Other web-heads and audiobloggers have begun to host and record their own shows. Inevitably one of the favourite topics is podcasting itself, but every day new shows spring up that are devoted to such under-rated musical genres such as football songs ("Soccertunes"), board games ("Geekspeak") and even singing, tap-dancing news bulletins (this one hasn't got a name yet). There are numerous music feeds and such esoteric offerings as The Nature of Systems, ("not quite pure philosophy, not quite pure technology. But it's about systems, and it's all true") and Where We're Bound ("a confused human wondering about the future"). There are cinematic podcasts like Cinema Minima, a daily news digest for movie-makers, and Reel Review, a movie review show.
You get the idea: podcasts are so cheap to produce and so easy to distribute that they can reach any interested audience, however small and divergent. And because they are made by enthusiasts rather than corporate executives, the talk can be as real, strange and surprising as people are.
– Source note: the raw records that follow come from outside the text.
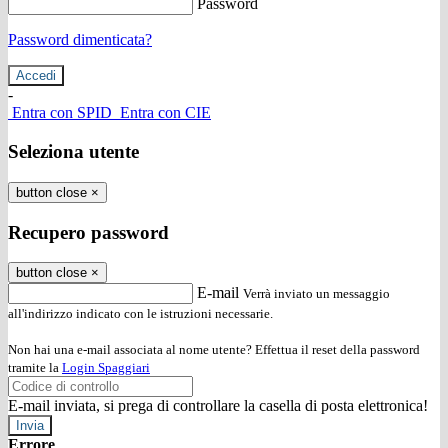
Password
Password dimenticata?
-
Entra con SPID
Entra con CIE
Seleziona utente
button close
×
Recupero password
button close
×
E-mail
Verrà inviato un messaggio
all'indirizzo indicato con le istruzioni necessarie.
Non hai una e-mail associata al nome utente? Effettua il reset della password
tramite la
Login Spaggiari
E-mail inviata, si prega di controllare la casella di posta elettronica!
Errore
Of course the quality of the shows varies as much as the quality of blogs. But in podcasting's case the medium really is the message. "Podcasters embrace the new, while much of radio is based on the same tried-and-tested magazine format: show theme, host intro, a sting or bumper, first item, extro, another sting, second item, etc," says Canadian broadcaster Tod Maffin, who recently started his own podcast. "Every art form has its moment of revolution. The podcasters may indeed provide that moment for radio."
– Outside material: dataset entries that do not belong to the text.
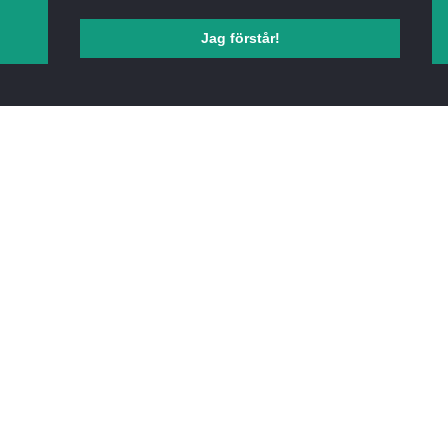
Jag förstår!
Öppettider
Efter tidsbokning.
Adress
Karlsro 101, 39470 Kalmar
Bredvid Q-star bensinstationen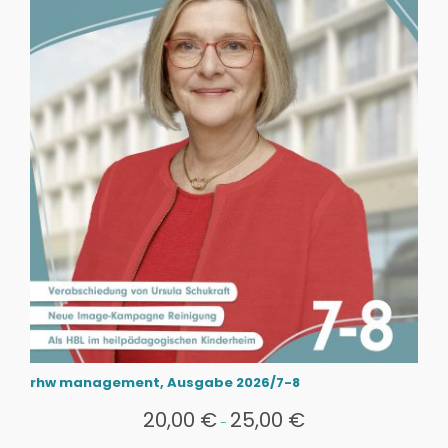
rhw management, Ausgabe 2026/7-8
20,00
€
25,00
€
-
Established radio players like National Public Radio (the body that produces and distributes radio shows for broadcast by stations across the US) are experimenting with podcasts, while entrepreneurs are also pricking up their ears and starting to plan advertising models reminiscent of Google's adsense, which automatically places targeted ads on niche websites too small to attract advertisers, then pays the site owner every time someone clicks on one of them. "Do you fantasise about reaching the trend-setters, the early adopters, the cool-hunters?" PodcastAds said in its recent pitch to advertisers. "Podcasting is exploding, and you can't afford not to get in on this hot new medium. PodcastAds gives you an easy way to reach the most popular podcasters, make informed media buys and track your campaigns."
But there are significant challenges that may hamper podcasting's growth. Various legal points need to be clarified to prevent the music industry setting its lawyers on the homebrew radio jocks. Podcast review sites will hopefully help users sort the decent stuff from the drivel, and it surely won't be long before sites like Google or Yahoo! trawl through podcast feeds to find the stuff that's relevant to you, right there in a little box on your home page. But in this age of information overload, will podcasting emerge as a tool that gets you the information you want, when you want it? Or will it be just another neat gadget, like Microsoft's SPOT watch, which delivers content you have no time for?
The likeliest scenario will mix both these elements and could lead to some strange situations - like enjoying airport delays. "Everything is packed, especially my hard disk," wrote Italian weblogger Paolo Valdemarin as he was about to leave for a trip to London. "I have downloaded a whole bunch of podcasts that I have not been able to listen to (this is a big issue with podcasts) and I'm looking forward to be stuck at the airport or on the aeroplane in order to be finally able to listen to all this stuff."